+++ RECORDS SHOWN

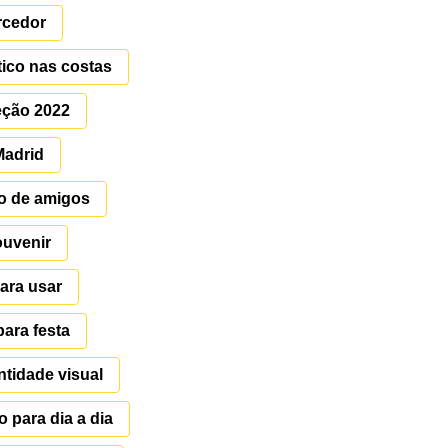
rcedor
ico nas costas
leção 2022
Madrid
po de amigos
ouvenir
para usar
para festa
ntidade visual
o para dia a dia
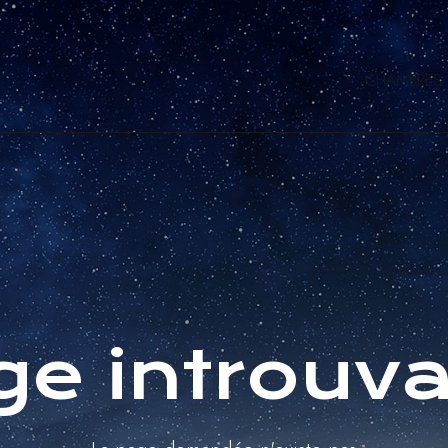
CHAMBRES
e introuv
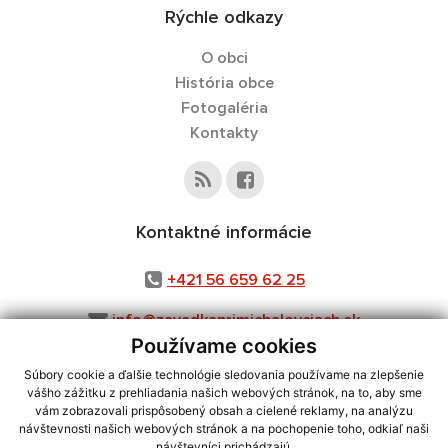
Rýchle odkazy
O obci
História obce
Fotogaléria
Kontakty
Kontaktné informácie
+421 56 659 62 25
info@zavadkaprimichalovciach.sk
Používame cookies
Súbory cookie a ďalšie technológie sledovania používame na zlepšenie
vášho zážitku z prehliadania našich webových stránok, na to, aby sme
využite možnosť získavania aktuálnych informácií s využitím RSS
,
vám zobrazovali prispôsobený obsah a cielené reklamy, na analýzu
CMS systém (redakčný) systém ECHELON 2,
Mapa stránok
,
web portál
,
návštevnosti našich webových stránok a na pochopenie toho, odkiaľ naši
návštevníci prichádzajú.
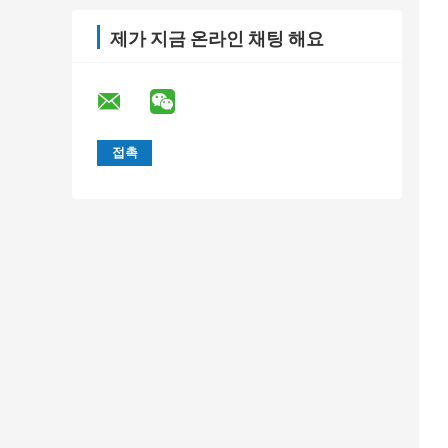
제가 지금 온라인 채팅 해요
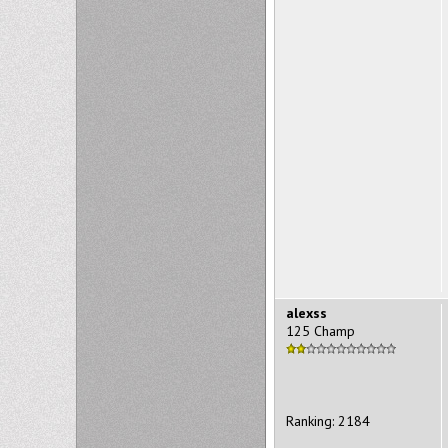
alexss
125 Champ
Ranking: 2184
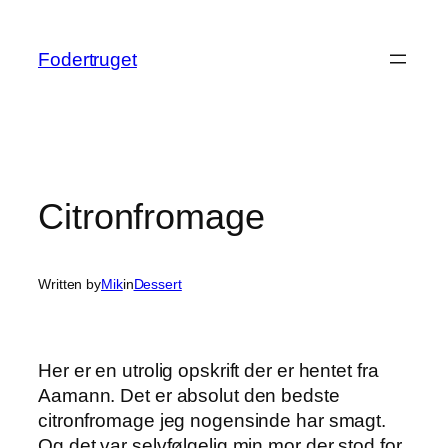
Spring
til
Fodertruget
indhold
Citronfromage
Written by
Mik
in
Dessert
Her er en utrolig opskrift der er hentet fra
Aamann. Det er absolut den bedste
citronfromage jeg nogensinde har smagt.
Og det var selvfølgelig min mor der stod for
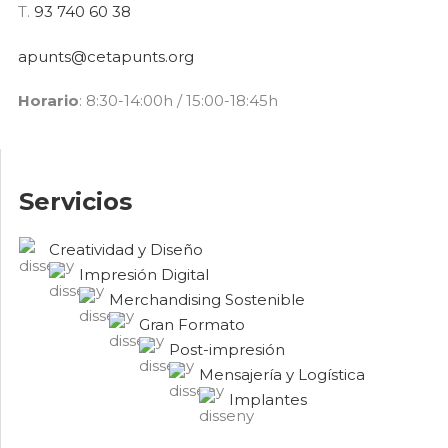
T.
93 740 60 38
apunts@cetapunts.org
Horario
: 8:30-14:00h / 15:00-18:45h
Servicios
Creatividad y Diseño
Impresión Digital
Merchandising Sostenible
Gran Formato
Post-impresión
Mensajería y Logística
Implantes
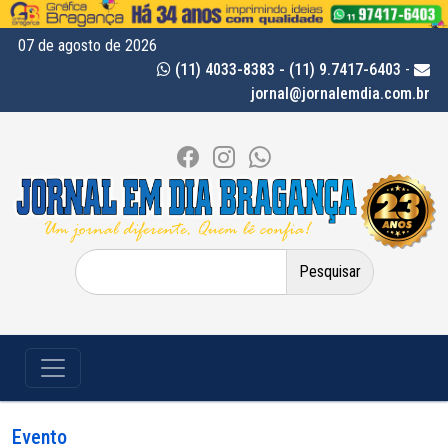
07 de agosto de 2026
(11) 4033-8383 - (11) 9.7417-6403
-
jornal@jornalemdia.com.br
Pesquisar
por:
Evento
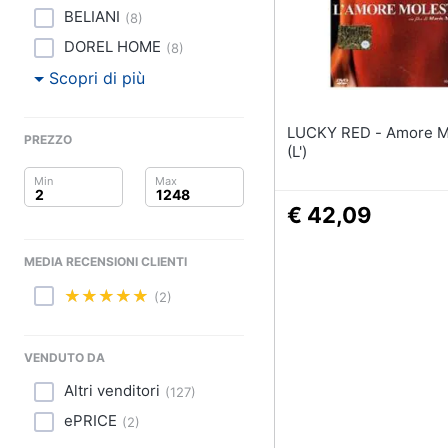
Clima
BELIANI
(
8
)
Arredo
DOREL HOME
(
8
)
Scopri di più
Brico e Giardinaggio
LUCKY RED - Amore Molesto
Salute e igiene
PREZZO
(L')
Beauty
€ 42,09
Giocattoli
MEDIA RECENSIONI CLIENTI
Prima infanzia
(2)
Fotografia
VENDUTO DA
Casalinghi
Altri venditori
(
127
)
Abbigliamento
ePRICE
(
2
)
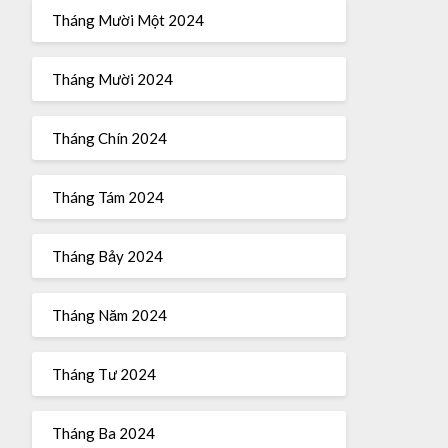
Tháng Mười Một 2024
Tháng Mười 2024
Tháng Chín 2024
Tháng Tám 2024
Tháng Bảy 2024
Tháng Năm 2024
Tháng Tư 2024
Tháng Ba 2024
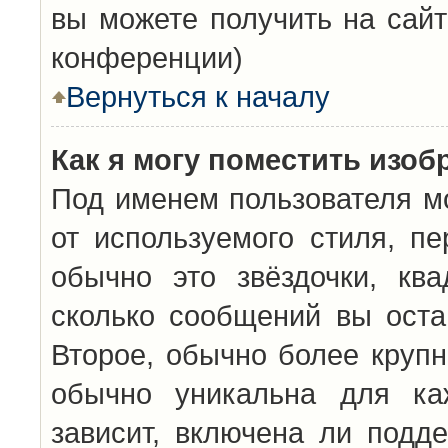
вы можете получить на сайт
конференции)
Вернуться к началу
Как я могу поместить изо
Под именем пользователя мо
от используемого стиля, п
обычно это звёздочки, кв
сколько сообщений вы оста
Второе, обычно более крупн
обычно уникальна для каж
зависит, включена ли подде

++++++

EXERCISE REQUIREMENTS: Tally the lines above that contain the word "Tháng", and reply with only the number.

ANSWER SECTION: 8